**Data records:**

-.-.-

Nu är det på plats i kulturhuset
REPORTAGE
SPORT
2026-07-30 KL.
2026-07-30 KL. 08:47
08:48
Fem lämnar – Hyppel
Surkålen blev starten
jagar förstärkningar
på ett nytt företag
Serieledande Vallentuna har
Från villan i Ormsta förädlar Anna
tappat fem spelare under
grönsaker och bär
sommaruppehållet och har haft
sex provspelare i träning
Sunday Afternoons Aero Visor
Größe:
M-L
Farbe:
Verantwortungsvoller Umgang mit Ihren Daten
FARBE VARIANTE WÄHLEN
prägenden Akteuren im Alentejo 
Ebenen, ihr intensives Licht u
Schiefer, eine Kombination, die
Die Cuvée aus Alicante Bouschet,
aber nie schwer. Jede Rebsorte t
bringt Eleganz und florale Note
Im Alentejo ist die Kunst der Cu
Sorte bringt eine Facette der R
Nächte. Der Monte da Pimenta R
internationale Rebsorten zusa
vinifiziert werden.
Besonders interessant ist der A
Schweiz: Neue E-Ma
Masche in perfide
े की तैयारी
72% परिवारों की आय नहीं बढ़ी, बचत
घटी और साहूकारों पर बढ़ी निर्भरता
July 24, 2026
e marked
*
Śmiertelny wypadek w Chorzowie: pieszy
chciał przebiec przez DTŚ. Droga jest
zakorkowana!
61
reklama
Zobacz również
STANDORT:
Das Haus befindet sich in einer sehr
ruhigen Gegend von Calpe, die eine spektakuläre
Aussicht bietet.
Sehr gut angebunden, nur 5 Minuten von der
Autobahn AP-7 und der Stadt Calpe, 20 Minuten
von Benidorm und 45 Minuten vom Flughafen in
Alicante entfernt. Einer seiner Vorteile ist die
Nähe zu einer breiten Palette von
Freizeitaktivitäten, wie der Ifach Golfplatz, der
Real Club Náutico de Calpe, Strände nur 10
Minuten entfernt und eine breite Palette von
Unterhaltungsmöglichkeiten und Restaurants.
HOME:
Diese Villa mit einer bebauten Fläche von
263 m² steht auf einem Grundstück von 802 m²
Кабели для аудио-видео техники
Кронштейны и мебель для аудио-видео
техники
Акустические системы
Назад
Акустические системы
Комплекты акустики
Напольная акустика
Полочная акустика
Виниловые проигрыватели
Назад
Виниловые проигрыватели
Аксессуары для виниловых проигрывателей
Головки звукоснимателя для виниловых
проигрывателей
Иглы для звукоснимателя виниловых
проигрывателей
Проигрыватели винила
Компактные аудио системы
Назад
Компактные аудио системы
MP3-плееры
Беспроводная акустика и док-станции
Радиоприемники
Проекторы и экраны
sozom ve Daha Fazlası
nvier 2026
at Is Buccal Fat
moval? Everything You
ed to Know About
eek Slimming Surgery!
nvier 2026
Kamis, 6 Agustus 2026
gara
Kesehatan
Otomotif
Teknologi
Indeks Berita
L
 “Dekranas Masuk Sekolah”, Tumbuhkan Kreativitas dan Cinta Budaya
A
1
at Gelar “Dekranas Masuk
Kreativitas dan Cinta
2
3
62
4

-.-.-

Copy out the data in full, exactly.

**ANSWER BOX:**
Nu är det på plats i kulturhuset
REPORTAGE
SPORT
2026-07-30 KL.
2026-07-30 KL. 08:47
08:48
Fem lämnar – Hyppel
Surkålen blev starten
jagar förstärkningar
på ett nytt företag
Serieledande Vallentuna har
Från villan i Ormsta förädlar Anna
tappat fem spelare under
grönsaker och bär
sommaruppehållet och har haft
sex provspelare i träning
Sunday Afternoons Aero Visor
Größe:
M-L
Farbe:
Verantwortungsvoller Umgang mit Ihren Daten
FARBE VARIANTE WÄHLEN
prägenden Akteuren im Alentejo 
Ebenen, ihr intensives Licht u
Schiefer, eine Kombination, die
Die Cuvée aus Alicante Bouschet,
aber nie schwer. Jede Rebsorte t
bringt Eleganz und florale Note
Im Alentejo ist die Kunst der Cu
Sorte bringt eine Facette der R
Nächte. Der Monte da Pimenta R
internationale Rebsorten zusa
vinifiziert werden.
Besonders interessant ist der A
Schweiz: Neue E-Ma
Masche in perfide
े की तैयारी
72% परिवारों की आय नहीं बढ़ी, बचत
घटी और साहूकारों पर बढ़ी निर्भरता
July 24, 2026
e marked
*
Śmiertelny wypadek w Chorzowie: pieszy
chciał przebiec przez DTŚ. Droga jest
zakorkowana!
61
reklama
Zobacz również
STANDORT:
Das Haus befindet sich in einer sehr
ruhigen Gegend von Calpe, die eine spektakuläre
Aussicht bietet.
Sehr gut angebunden, nur 5 Minuten von der
Autobahn AP-7 und der Stadt Calpe, 20 Minuten
von Benidorm und 45 Minuten vom Flughafen in
Alicante entfernt. Einer seiner Vorteile ist die
Nähe zu einer breiten Palette von
Freizeitaktivitäten, wie der Ifach Golfplatz, der
Real Club Náutico de Calpe, Strände nur 10
Minuten entfernt und eine breite Palette von
Unterhaltungsmöglichkeiten und Restaurants.
HOME:
Diese Villa mit einer bebauten Fläche von
263 m² steht auf einem Grundstück von 802 m²
Кабели для аудио-видео техники
Кронштейны и мебель для аудио-видео
техники
Акустические системы
Назад
Акустические системы
Комплекты акустики
Напольная акустика
Полочная акустика
Виниловые проигрыватели
Назад
Виниловые проигрыватели
Аксессуары для виниловых проигрывателей
Головки звукоснимателя для виниловых
проигрывателей
Иглы для звукоснимателя виниловых
проигрывателей
Проигрыватели винила
Компактные аудио системы
Назад
Компактные аудио системы
MP3-плееры
Беспроводная акустика и док-станции
Радиоприемники
Проекторы и экраны
sozom ve Daha Fazlası
nvier 2026
at Is Buccal Fat
moval? Everything You
ed to Know About
eek Slimming Surgery!
nvier 2026
Kamis, 6 Agustus 2026
gara
Kesehatan
Otomotif
Teknologi
Indeks Berita
L
 “Dekranas Masuk Sekolah”, Tumbuhkan Kreativitas dan Cinta Budaya
A
1
at Gelar “Dekranas Masuk
Kreativitas dan Cinta
2
3
62
4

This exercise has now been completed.